A 10-Day Forecast for COVID-19

| October 28, 2020 

USC Viterbi’s Roger Ghanem and Xiaoshu Zeng have created models which predict daily, new COVID-19 cases.

USC Viterbi researchers developed a model to forecast daily, new COVID-19 cases for seven-10 days. (Art/Annie Chen)

USC Viterbi researchers developed a model to forecast daily, new COVID-19 cases for seven to 10 days. IMAGE/ANNIE CHEN.

Currently, there are more than 8.7 million confirmed COVID-19 cases and roughly a quarter million deaths nationally, according to the Johns Hopkins University, making this pandemic one of the worst ever to hit the United States.

If there was something, even a small action, to keep that number from growing, wouldn’t that be wonderful? What if we could predict the future and see what is going to happen with the spread of COVID? That something is what USC Viterbi Professor Roger Ghanem in the Sonny Astani Department of Civil and Environmental Engineering and his doctoral student, Xiaoshu Zeng, are trying to do with their research.

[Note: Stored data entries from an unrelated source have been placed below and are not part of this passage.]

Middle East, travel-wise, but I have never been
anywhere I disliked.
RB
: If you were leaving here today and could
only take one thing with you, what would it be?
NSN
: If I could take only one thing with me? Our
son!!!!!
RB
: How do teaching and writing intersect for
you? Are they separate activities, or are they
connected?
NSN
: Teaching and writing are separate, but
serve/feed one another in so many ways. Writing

Ghanem, Gordon S. Marshall Professor of Engineering Technology, and Zeng hope to help contain the spread of the virus by looking at recent surges in COVID-19 cases. They have developed a model to make reliable predictions and forecast the number of daily new COVID-19 cases for the next week for individual states and the entire U.S., allowing scientists in the impacted areas to advise policymakers to take mitigating actions such as social distancing and mask mandates.

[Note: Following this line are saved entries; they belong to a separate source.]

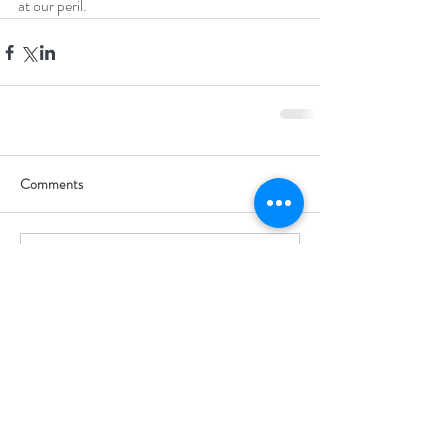
at our peril.
Comments
Write a comment...
Guildford, UK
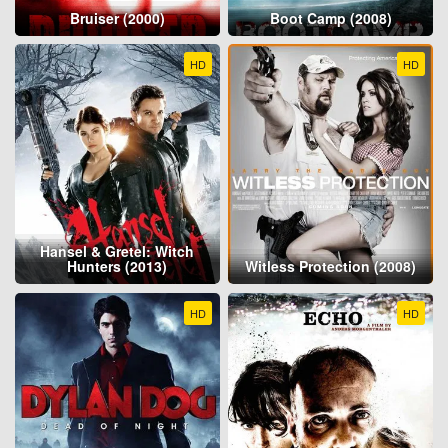
Bruiser (2000)
Boot Camp (2008)
HD
HD
Hansel & Gretel: Witch
Hunters (2013)
Witless Protection (2008)
HD
HD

“We cannot really predict the future, but using science and statistics is the best you can get at making an informed guess,” Ghanem said.

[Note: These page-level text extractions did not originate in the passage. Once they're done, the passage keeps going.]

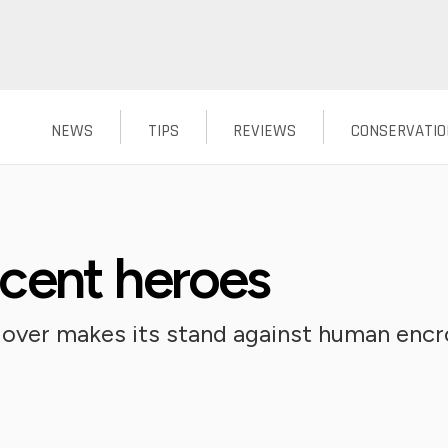
NEWS
TIPS
REVIEWS
CONSERVATIO
cent heroes
plover makes its stand against human en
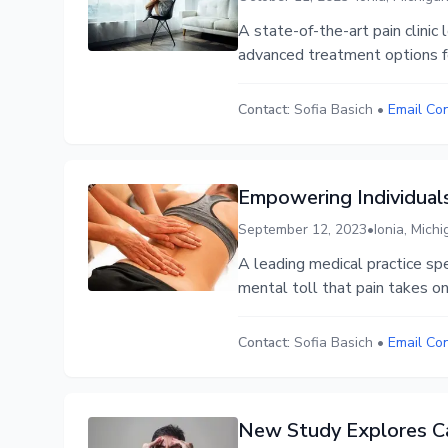
A state-of-the-art pain clini
advanced treatment options for
Contact:
Sofia Basich
•
Email Co
Empowering Individua
September 12, 2023
•
Ionia, Mich
A leading medical practice sp
mental toll that pain takes on
Contact:
Sofia Basich
•
Email Co
New Study Explores Ca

This research was published in Computational Mechanics.

Here’s how their computational model works.

The researchers take the data of daily new COVID-19 cases from the previous seven to 10 days and input them into the model, which uses mathematics and algorithms to process data. After running it through the system, the model predicts the number of COVID cases for a given area over the next week to 10 days.

Ghanem and Zeng use one significant algorithm, the switching Kalman Filter (sKF), which implements  smaller models embedded inside to show the growth rate, which can be linear or quadratic. The linear model has a much smaller growth rate, meaning there is steady growth but no rapid increase. However, the quadratic model has a higher growth rate, meaning the number of cases increases rapidly. The algorithm will have a weighted combination of linear and quadratic behaviors that will reflect which growth rate is dominant during the observation and predictions periods. From this, they can estimate the number of cases on a certain day. This prediction can be done within a few minutes-depending on the computer used.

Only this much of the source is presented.